**RECORDS PROVIDED:**
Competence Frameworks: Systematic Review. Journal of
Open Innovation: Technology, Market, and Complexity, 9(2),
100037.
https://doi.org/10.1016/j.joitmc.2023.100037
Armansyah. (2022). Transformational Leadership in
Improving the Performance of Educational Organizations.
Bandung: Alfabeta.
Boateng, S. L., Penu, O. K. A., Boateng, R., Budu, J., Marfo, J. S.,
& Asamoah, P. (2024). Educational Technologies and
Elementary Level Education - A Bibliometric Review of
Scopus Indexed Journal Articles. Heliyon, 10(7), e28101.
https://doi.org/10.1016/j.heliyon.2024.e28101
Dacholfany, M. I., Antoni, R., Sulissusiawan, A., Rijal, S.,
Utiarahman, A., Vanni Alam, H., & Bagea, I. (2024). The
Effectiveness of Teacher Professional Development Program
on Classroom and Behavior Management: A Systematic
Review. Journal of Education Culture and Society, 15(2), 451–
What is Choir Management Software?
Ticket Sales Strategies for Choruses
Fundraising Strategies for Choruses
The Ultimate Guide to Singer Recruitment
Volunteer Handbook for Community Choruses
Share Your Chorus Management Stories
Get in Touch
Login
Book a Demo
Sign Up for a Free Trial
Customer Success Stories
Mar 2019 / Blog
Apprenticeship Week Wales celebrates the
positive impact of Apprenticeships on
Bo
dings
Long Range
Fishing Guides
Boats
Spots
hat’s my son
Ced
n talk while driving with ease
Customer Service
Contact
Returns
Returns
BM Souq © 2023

**TASK INSTRUCTIONS:** How many lines in the records above contain the word "Journal"? Reply with the number alone.

**PROBLEM SOLUTION:** 3